Mulheres do Calafate praticam feminismo popular em Salvador
Livro narra dores e conquistas de 32 anos de atuação, com depoimentos de mulheres que superaram a violência doméstica
Uma das experiências mais potentes no campo do feminismo popular em Salvador, o Coletivo de Mulheres do Calafate (CMC) marca presença em audiências públicas sobre políticas para as mulheres, descriminalização do aborto, lançamento de cartilhas sobre direitos reprodutivos e sexuais e na tradicional marcha, organizada no 8 de março, por um conjunto de entidades do movimento de mulheres da capital baiana. São mais de três décadas de atuação.
Os objetivos do CMC podem ser resumidos em enfrentar as violências no cotidiano das mulheres e fazer pressão para adoção de políticas públicas. A sede do grupo fica na comunidade do Calafate, no bairro da Fazenda Grande do Retiro, periferia de Salvador.
A entidade foi criada em 1992 com a proposta de ser um espaço onde as mulheres pudessem compartilhar seus problemas no dia a dia, principalmente sobre a violência doméstica, assunto mais comum entre as primeiras integrantes.

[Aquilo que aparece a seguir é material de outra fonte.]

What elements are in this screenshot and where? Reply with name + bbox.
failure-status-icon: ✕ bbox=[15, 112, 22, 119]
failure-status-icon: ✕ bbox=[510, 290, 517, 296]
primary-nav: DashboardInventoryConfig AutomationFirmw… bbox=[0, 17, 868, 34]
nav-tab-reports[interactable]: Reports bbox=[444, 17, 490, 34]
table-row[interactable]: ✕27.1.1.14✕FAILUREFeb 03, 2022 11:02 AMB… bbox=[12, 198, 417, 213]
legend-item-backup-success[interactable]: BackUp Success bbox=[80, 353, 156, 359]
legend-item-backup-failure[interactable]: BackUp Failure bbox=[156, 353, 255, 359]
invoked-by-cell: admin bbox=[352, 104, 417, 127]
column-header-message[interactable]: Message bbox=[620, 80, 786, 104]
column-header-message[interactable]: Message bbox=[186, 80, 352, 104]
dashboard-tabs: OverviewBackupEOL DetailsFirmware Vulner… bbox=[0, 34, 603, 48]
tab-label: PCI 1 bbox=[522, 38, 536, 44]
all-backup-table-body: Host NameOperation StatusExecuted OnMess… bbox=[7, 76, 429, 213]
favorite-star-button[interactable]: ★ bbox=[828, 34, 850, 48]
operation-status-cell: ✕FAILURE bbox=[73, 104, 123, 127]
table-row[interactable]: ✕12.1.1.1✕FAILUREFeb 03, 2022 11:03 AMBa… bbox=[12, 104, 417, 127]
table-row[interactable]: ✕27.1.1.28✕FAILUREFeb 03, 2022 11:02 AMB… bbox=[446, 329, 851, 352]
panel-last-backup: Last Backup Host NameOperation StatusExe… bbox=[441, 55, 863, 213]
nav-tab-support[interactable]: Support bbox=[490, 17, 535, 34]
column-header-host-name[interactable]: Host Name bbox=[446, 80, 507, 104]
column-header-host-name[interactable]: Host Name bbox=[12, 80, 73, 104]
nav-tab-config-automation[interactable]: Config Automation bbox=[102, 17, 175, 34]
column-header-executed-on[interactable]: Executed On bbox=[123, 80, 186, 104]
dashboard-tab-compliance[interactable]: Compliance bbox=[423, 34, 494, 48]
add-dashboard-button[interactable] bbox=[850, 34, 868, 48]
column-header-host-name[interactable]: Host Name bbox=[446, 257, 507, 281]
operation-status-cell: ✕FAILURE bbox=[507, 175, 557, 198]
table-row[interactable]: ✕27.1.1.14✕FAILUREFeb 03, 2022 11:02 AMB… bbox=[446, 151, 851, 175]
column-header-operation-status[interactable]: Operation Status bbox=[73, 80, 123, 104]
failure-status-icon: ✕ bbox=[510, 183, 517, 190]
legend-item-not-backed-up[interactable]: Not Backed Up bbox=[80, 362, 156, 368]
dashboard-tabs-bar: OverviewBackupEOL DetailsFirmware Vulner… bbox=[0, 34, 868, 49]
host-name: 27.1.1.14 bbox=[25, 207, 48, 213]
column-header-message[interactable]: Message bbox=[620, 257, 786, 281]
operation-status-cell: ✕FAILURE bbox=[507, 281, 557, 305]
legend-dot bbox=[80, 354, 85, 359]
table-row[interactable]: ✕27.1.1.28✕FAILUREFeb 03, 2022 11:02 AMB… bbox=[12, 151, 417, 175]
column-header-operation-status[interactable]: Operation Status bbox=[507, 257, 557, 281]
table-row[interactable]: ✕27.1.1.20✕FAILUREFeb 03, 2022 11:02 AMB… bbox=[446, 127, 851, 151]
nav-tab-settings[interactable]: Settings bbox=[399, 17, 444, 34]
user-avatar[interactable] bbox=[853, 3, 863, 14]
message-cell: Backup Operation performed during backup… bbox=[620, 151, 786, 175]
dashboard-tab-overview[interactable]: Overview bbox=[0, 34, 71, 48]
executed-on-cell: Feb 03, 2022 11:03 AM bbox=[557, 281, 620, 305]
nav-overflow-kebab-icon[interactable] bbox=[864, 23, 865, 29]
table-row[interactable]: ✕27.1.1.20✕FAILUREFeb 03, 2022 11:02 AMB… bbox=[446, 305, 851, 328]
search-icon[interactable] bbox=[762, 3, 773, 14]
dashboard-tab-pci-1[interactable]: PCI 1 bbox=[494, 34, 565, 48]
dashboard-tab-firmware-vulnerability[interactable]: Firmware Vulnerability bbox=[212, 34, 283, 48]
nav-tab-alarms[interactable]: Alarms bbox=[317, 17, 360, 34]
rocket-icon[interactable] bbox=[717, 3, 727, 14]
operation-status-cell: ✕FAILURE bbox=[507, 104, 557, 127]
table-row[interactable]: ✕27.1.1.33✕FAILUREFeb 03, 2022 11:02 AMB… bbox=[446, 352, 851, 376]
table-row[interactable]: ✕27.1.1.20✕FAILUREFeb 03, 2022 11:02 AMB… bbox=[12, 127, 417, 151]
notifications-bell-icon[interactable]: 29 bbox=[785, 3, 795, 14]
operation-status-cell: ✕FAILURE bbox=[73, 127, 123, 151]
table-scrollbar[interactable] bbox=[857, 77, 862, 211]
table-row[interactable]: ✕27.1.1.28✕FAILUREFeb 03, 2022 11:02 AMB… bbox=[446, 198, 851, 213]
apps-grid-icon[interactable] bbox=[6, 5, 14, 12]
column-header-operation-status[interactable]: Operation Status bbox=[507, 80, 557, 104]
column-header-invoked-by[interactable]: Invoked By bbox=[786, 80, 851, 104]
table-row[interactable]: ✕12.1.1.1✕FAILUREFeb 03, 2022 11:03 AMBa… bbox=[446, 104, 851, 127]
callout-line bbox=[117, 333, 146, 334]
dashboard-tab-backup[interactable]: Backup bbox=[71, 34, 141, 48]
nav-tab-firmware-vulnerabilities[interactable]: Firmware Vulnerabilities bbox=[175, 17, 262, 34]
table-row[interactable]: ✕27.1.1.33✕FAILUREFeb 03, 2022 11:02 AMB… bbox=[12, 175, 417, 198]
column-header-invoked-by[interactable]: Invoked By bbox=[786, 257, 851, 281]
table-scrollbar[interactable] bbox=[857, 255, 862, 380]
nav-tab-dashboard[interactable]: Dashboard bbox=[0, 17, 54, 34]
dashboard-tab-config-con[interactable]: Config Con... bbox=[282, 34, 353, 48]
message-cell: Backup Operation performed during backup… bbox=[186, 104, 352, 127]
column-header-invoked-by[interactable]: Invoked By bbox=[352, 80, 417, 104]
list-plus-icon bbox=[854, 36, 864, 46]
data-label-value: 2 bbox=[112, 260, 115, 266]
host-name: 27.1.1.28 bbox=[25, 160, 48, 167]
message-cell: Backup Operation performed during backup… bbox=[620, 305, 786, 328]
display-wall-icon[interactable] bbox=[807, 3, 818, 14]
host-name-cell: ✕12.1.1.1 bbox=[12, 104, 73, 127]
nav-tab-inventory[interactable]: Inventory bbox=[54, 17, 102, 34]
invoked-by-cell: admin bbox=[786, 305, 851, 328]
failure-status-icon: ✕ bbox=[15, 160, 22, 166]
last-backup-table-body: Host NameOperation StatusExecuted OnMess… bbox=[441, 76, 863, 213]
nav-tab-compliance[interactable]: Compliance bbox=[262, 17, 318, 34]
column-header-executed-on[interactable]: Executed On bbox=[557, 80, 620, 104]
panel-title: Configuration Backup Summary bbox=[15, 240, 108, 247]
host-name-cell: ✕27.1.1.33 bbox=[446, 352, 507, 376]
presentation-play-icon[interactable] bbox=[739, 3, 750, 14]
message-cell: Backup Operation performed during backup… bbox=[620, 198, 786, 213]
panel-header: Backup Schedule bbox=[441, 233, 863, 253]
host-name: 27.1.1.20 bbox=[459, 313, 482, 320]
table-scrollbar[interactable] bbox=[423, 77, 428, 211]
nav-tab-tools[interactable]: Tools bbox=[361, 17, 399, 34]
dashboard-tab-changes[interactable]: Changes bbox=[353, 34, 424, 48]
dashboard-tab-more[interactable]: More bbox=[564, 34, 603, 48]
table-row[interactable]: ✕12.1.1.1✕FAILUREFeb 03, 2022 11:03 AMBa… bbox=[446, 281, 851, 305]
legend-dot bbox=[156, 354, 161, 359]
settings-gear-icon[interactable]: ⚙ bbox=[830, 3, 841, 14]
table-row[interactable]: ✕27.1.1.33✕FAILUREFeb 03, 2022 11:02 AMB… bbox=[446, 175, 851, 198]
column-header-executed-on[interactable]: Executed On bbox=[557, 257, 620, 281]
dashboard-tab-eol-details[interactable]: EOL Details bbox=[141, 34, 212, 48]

Com o tempo, outros temas como saúde, trabalho, direito à cidade, educação e políticas públicas foram ampliando as atividades e rodas de conversa.
Contra o patriarcado capitalista e racista
Para comemorar os 30 anos de batalhas, o grupo lançou o e-book Memórias e Afetos, que conta a história das dores e conquistas vivenciadas, traz depoimentos de mulheres que superaram a violência doméstica, as ações de arte ativismo, poemas e muitas fotos das andanças do coletivo em parcerias com universidades.
Nos debates políticos e nos estudos que promove, o grupo Coletivo de Mulheres do Calafate reflete sobre as diversas formas de violência que enfrenta e o contexto do sistema que historicamente oprime as mulheres: patriarcado capitalista e racista.
“Temos a compreensão que existe uma luta dos movimentos sociais para a conquista das políticas públicas, mas temos dificuldade de atuar nos espaços de participação, pois exige uma dedicação para conhecer a burocracia, elaborar argumentos e realizar o controle social”, admite Marta Leiro, assistente social e uma das fundadoras do CMC.
Ela produziu seu Trabalho de Conclusão de Curso em Serviço Social e a dissertação de Mestrado na área de Saúde sobre o Coletivo de Mulheres do Calafate.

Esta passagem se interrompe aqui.